As noted previously here at Shreds and Patches, a paper of mine is forthcoming in the Journal of American Folklore. Today is one of those days that scholars dread: discovering–too late–the work of another scholar that deals exactly with the matters taken up in a work of their own that is now fixed in print, precluding acknowledgement of the newly discovered source. Here is the story.
Building upon an aside in my dissertation (Bloomington: Indiana University, 1997) and my book Yuchi Ceremonial Life (Lincoln: University of Nebraska Press, 2003), my forthcoming article (“The Story of Colonialism, or Rethinking the Ox-hide Purchase in Native North America and Beyond”) is based on a lecture composed for a conference–Colonization and Narrative Migrations: Legends of Occupation from the Mediterranean to the Americas–organized by the Center for Folklore Studies at the Ohio State University and held December 12, 2005. After being presented at the American Folklore Society meetings (October 19, 2006) and to the Department of Anthropology at the University of Oklahoma (January 26, 2007), the paper was revised and submitted to the Journal of American Folklore on May 27, 2011. Following peer-review and acceptance (July 10, 2011) by the journal’s editors, a final author’s version was submitted on July 30, 2011. At this time, a projected publication date was set for early 2013. On August 5, 2011, I posted (in accord with JAF author rights policies) a open access version of the paper here on my website.

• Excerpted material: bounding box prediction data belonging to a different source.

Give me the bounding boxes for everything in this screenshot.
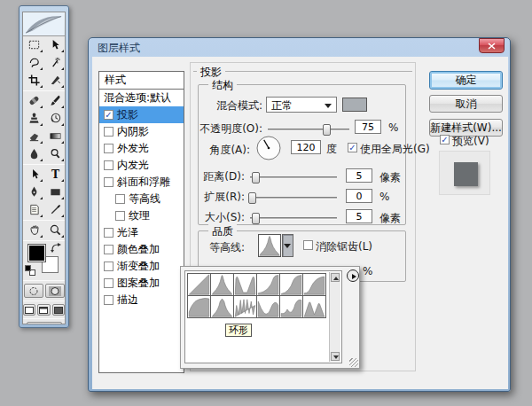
resize-grip[interactable] xyxy=(349,358,358,367)
style-item-3[interactable]: 外发光 xyxy=(99,140,184,157)
scroll-down-icon[interactable] xyxy=(331,352,340,361)
style-checkbox[interactable] xyxy=(115,194,125,204)
eraser-tool[interactable] xyxy=(23,128,44,145)
style-checkbox[interactable] xyxy=(104,278,113,288)
crop-tool[interactable] xyxy=(23,72,44,90)
size-slider-thumb[interactable] xyxy=(252,213,260,224)
style-item-7[interactable]: 纹理 xyxy=(99,207,184,224)
path-selection-tool[interactable] xyxy=(23,166,44,183)
opacity-slider-thumb[interactable] xyxy=(323,124,331,136)
style-item-label: 内阴影 xyxy=(117,123,149,140)
pen-tool[interactable] xyxy=(23,183,44,201)
blur-tool[interactable] xyxy=(23,145,44,163)
swap-colors-icon[interactable] xyxy=(51,243,63,253)
style-item-1[interactable]: ✓投影 xyxy=(99,106,184,123)
contour-thumb-cove-shallow[interactable] xyxy=(279,273,303,296)
style-checkbox[interactable] xyxy=(104,177,113,187)
contour-scrollbar[interactable] xyxy=(329,272,340,362)
magic-wand-tool[interactable] xyxy=(44,54,66,72)
angle-dial[interactable] xyxy=(255,135,282,161)
antialias-checkbox[interactable] xyxy=(303,240,313,250)
rectangular-marquee-tool[interactable] xyxy=(23,36,44,54)
style-checkbox[interactable] xyxy=(104,144,113,153)
type-tool[interactable]: T xyxy=(44,166,66,183)
style-item-9[interactable]: 颜色叠加 xyxy=(99,241,184,258)
brush-tool[interactable] xyxy=(44,92,66,110)
scroll-up-icon[interactable] xyxy=(331,273,340,282)
standard-screen-button[interactable] xyxy=(23,304,35,316)
quickmask-mode-button[interactable] xyxy=(45,284,65,298)
preview-checkbox[interactable]: ✓ xyxy=(440,135,450,144)
style-checkbox[interactable] xyxy=(104,160,113,170)
history-brush-tool[interactable] xyxy=(44,110,66,128)
contour-thumb-cove-deep[interactable] xyxy=(256,273,280,296)
contour-thumb-half-round[interactable] xyxy=(187,295,211,318)
contour-thumb-linear[interactable] xyxy=(187,273,211,296)
spread-slider[interactable] xyxy=(250,197,337,199)
style-item-10[interactable]: 渐变叠加 xyxy=(99,258,184,275)
blend-mode-select[interactable]: 正常 xyxy=(266,97,337,113)
distance-slider[interactable] xyxy=(250,176,337,179)
contour-flyout-menu-button[interactable] xyxy=(347,269,359,282)
contour-well[interactable] xyxy=(258,234,281,257)
style-checkbox[interactable] xyxy=(115,211,125,221)
use-global-light-checkbox[interactable]: ✓ xyxy=(348,143,357,152)
dialog-titlebar[interactable]: 图层样式 xyxy=(92,40,482,57)
style-checkbox[interactable] xyxy=(104,262,113,271)
slice-tool[interactable] xyxy=(44,72,66,90)
standard-mode-button[interactable] xyxy=(24,284,43,298)
style-item-4[interactable]: 内发光 xyxy=(99,157,184,174)
opacity-input[interactable] xyxy=(355,120,381,134)
distance-slider-thumb[interactable] xyxy=(252,172,260,183)
fullscreen-menubar-button[interactable] xyxy=(37,304,50,316)
foreground-color-swatch[interactable] xyxy=(28,245,45,262)
style-item-11[interactable]: 图案叠加 xyxy=(99,275,184,292)
contour-thumb-triple-ring[interactable] xyxy=(233,295,257,318)
style-checkbox[interactable]: ✓ xyxy=(104,110,113,120)
move-tool[interactable] xyxy=(44,36,66,54)
contour-thumb-two-peaks[interactable] xyxy=(302,295,326,318)
eyedropper-tool[interactable] xyxy=(44,201,66,219)
style-item-12[interactable]: 描边 xyxy=(99,292,184,308)
spread-input[interactable] xyxy=(346,189,372,203)
close-button[interactable] xyxy=(479,38,505,53)
style-checkbox[interactable] xyxy=(104,295,113,305)
contour-thumb-cone-inverted[interactable] xyxy=(233,273,257,296)
distance-input[interactable] xyxy=(346,168,372,183)
style-item-2[interactable]: 内阴影 xyxy=(99,123,184,140)
contour-thumb-cone[interactable] xyxy=(210,273,234,296)
style-item-8[interactable]: 光泽 xyxy=(99,224,184,241)
style-item-6[interactable]: 等高线 xyxy=(99,191,184,207)
style-item-5[interactable]: 斜面和浮雕 xyxy=(99,174,184,191)
fullscreen-button[interactable] xyxy=(52,304,65,316)
healing-brush-tool[interactable] xyxy=(23,92,44,110)
ok-button[interactable]: 确定 xyxy=(429,71,503,90)
contour-thumb-wave[interactable] xyxy=(256,295,280,318)
spread-slider-thumb[interactable] xyxy=(248,192,256,204)
gradient-tool[interactable] xyxy=(44,128,66,145)
jump-to-imageready-button[interactable] xyxy=(27,322,62,324)
clone-stamp-tool[interactable] xyxy=(23,110,44,128)
style-checkbox[interactable] xyxy=(104,245,113,254)
hand-tool[interactable] xyxy=(23,222,44,239)
lasso-tool[interactable] xyxy=(23,54,44,72)
fullscreen-icon xyxy=(54,307,63,314)
shadow-color-swatch[interactable] xyxy=(342,98,367,112)
style-checkbox[interactable] xyxy=(104,228,113,238)
size-slider[interactable] xyxy=(250,217,337,220)
opacity-slider[interactable] xyxy=(268,129,349,131)
contour-thumb-rolling-slope[interactable] xyxy=(279,295,303,318)
angle-input[interactable] xyxy=(291,140,321,154)
shape-tool[interactable] xyxy=(44,183,66,201)
dodge-tool[interactable] xyxy=(44,145,66,163)
contour-thumb-gaussian[interactable] xyxy=(302,273,326,296)
contour-dropdown-button[interactable] xyxy=(282,234,293,257)
notes-tool[interactable] xyxy=(23,201,44,219)
zoom-tool[interactable] xyxy=(44,222,66,239)
style-item-0[interactable]: 混合选项:默认 xyxy=(99,90,184,106)
style-checkbox[interactable] xyxy=(104,127,113,137)
size-input[interactable] xyxy=(346,209,372,223)
default-colors-icon[interactable] xyxy=(25,265,36,277)
contour-thumb-ring[interactable] xyxy=(210,295,234,318)
cancel-button[interactable]: 取消 xyxy=(429,95,503,113)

I received the copy edited manuscript on August 13, 2012 and the page proofs on November 2, 2012. On Wednesday, November 21, 2012, I recieved, in my role as editor of Museum Anthropology Review, a review copy of Andrew Newman’s On Records: Delaware Indians, Colonists, and the Media of History and Memory (Lincoln: University of Nebraska Press, 2012). On seeing this volume for the first time, I noticed that it covered much of the same territory addressed in my article. Interested in learning more about the author and his work, I then consulted his professional webpage and learned that the specific section of the book overlapping with my article was also presented in his contribution (“Closing the Circle: Mapping a Native Account of Colonial Land Fraud”) to the volume Early American Cartographies edited by Martin Brückner (Chapel Hill: University of North Carolina Press, 2011). The University of North Carolina Press website shows this volume as having been published in December 2011 (after my paper was in press).
I regret not knowing that Andrew Newman was pursuing work on these materials and issues concurrently with me. Had I known of his work in time to do so, I would have certainly incorporated it into my final version. The case offers an interesting opportunity to consider what two scholars at work independently and contemporaneously can make of the same set of cultural materials.
Congratulations to Professor Newman (and the University of Nebraska Press) on the publication of his new book.